Eiko Ishibashi

The Dream My Bones Dream

BY Scott A. GrayPublished Nov 15, 2018

8
Prolific purveyor of experimental, ethereal psych music and frequent Jim O'Rourke collaborator Eiko Ishibashi is back with her sixth album since setting out on her solo path in 2006. Trading in grandiose sophistication and insistent grooves with plenty of room for quirks, the sound of The Dream My Bones Dream immediately calls to mind Stereolab mixed with the slinky trip-hop-isms of Cibo Matto.
 
Also an accomplished producer, Ishibashi directs a distinct sonic vision throughout Dream's too-brief runtime, even though there's plenty of eclecticism at play from track to track.
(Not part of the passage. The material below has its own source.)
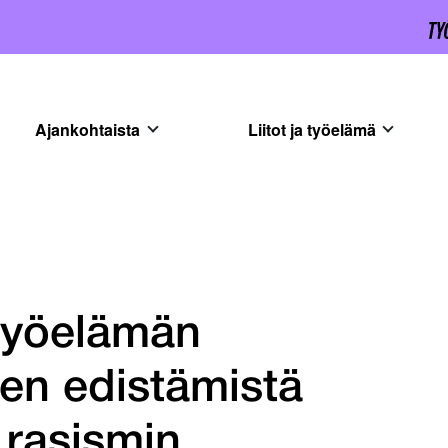
Ajankohtaista
Liitot ja työelämä
työelämän
n edistämistä
 rasismin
Her beautiful, airy vocals drift like gauze when they're called for, and when they're not, the Japanese composer is content to let her instrumental skills speak for her — "A Ghost In a Train, Thinking" very capably evokes early Tortoise.
 
It's a marvel of her skill as a musical thinker that motorik instrumental near-prog can sit so comfortably alongside a ballad as classy as the title track — which would have almost sounded at home on Laura Mvula's debut — and make sense when followed by the sinister krautrock wave of "Tunnels to Nowhere."
 
The sheer breadth of styles Ishibashi incorporates might well throw the average listener for a loop, but if an exceptional talent employing any tools she sees fit to make the sounds she hears in her head excites you, The Dream My Bones Dreams contains a wealth of sonic treats worth exploring.